Petroleum Services Association of Canada releases 2017 Canadian Drilling Activity Forecast

Photo by Unedited Media, Flickr Creative Commons

CALGARY, AB – The Petroleum Services Association of Canada announced the 2017 Drilling Activity Forecast today.

PSAC expects a total of 4,175 wells to be drilled in Canada in 2017. For 2016, the Association’s final forecast estimates a yearly total of 3,950 wells.

“We are seeing a small uptick in activity for 2016/2017 as we head in to our traditional winter drilling and completion season. Beyond that, it is hard to find support for any significant ramp up of activity over what we are forecasting, as geopolitics and increased supply continue to keep commodity prices low, and lack of access to global markets keeps a chokehold on the Canadian industry.” says PSAC President, Mark Salkeld.

For the provincial forecast in 2017, PSAC estimates 1,900 wells to be drilled in Alberta, up 53 from the previous year. 1,940 wells for Saskatchewan will be drilled, an increase of 240 wells from the previous year. Drilling activity in Manitoba is expected to decline by 68% year-over-year, from 74 wells in 2016 to 50 wells in 2017. Activity here in B.C. is also projected to decline from 320 wells in 2016 to 280 wells in 2017.

The Association expects 2017’s activity to be better than 2016, the projected total of 4,175 wells is still 63% lower than the number of wells drilled in 2014.
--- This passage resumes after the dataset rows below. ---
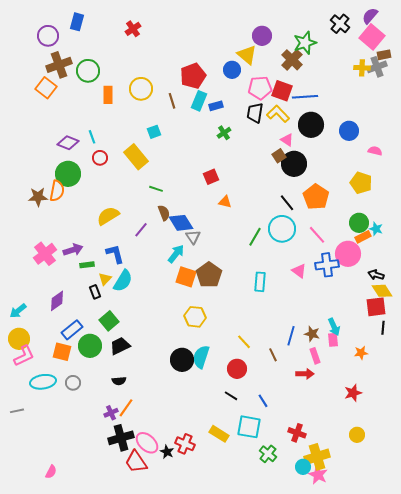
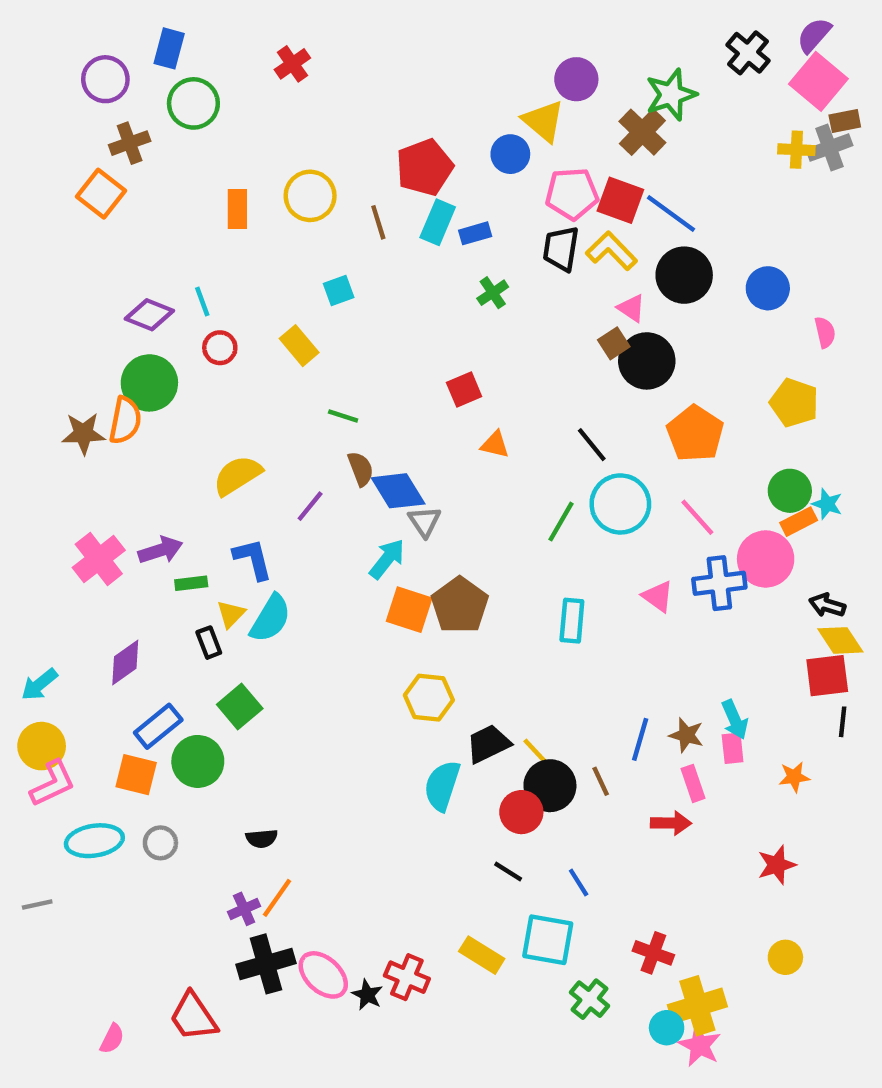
brown cross: (59, 65) -> (130, 143), size x0.7
green circle: (88, 71) -> (193, 103), moved
blue line: (305, 97) -> (671, 213), turned 40
pink semicircle: (375, 151) -> (825, 332), turned 64
yellow rectangle: (136, 157) -> (299, 346), size x0.7
black line: (287, 203) -> (592, 445), moved
black trapezoid: (120, 346) -> (488, 744), moved
black circle: (182, 360) -> (550, 786), moved
red trapezoid: (136, 462) -> (193, 1017), moved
“The Canadian oilfield service, supply and manufacturing sector is a leader in providing innovation and technological support for Canada’s responsibly-developed oil and gas resources and like our customers, the producers, we are limited in our growth here in Canada as long as we only have one customer , the U.S., a customer that has quickly become our biggest competitor”. Salkeld goes on to say, “the world needs more Canadian oil and gas and it also needs more of the leading edge technology and expertise that comes from the Canadian oilfield services, supply and manufacturing sector, now more than ever while we have surplus capacity.” Said Salkeld.